What to produce: In the records below, the line with "kolei Steam Deck przypomina" opens the range and the line with "におすすめのセミナーで" closes it; print that range exactly and nothing else.

[Page-level text extractions]
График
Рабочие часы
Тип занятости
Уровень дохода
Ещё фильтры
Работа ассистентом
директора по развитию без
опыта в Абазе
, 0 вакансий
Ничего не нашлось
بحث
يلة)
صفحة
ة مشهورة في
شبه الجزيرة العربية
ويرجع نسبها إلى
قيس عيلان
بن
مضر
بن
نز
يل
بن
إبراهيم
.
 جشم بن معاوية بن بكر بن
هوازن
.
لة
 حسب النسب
--
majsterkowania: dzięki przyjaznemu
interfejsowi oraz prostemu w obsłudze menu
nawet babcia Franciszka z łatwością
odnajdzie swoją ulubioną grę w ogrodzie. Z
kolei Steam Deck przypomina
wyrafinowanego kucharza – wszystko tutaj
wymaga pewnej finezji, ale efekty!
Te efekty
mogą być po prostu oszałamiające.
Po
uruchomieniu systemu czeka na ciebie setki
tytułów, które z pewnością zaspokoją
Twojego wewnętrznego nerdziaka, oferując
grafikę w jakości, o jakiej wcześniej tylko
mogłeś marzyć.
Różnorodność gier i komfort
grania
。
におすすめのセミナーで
* * *
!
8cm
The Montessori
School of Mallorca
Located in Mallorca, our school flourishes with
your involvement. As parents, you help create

Your solution:
kolei Steam Deck przypomina
wyrafinowanego kucharza – wszystko tutaj
wymaga pewnej finezji, ale efekty!
Te efekty
mogą być po prostu oszałamiające.
Po
uruchomieniu systemu czeka na ciebie setki
tytułów, które z pewnością zaspokoją
Twojego wewnętrznego nerdziaka, oferując
grafikę w jakości, o jakiej wcześniej tylko
mogłeś marzyć.
Różnorodność gier i komfort
grania
。
におすすめのセミナーで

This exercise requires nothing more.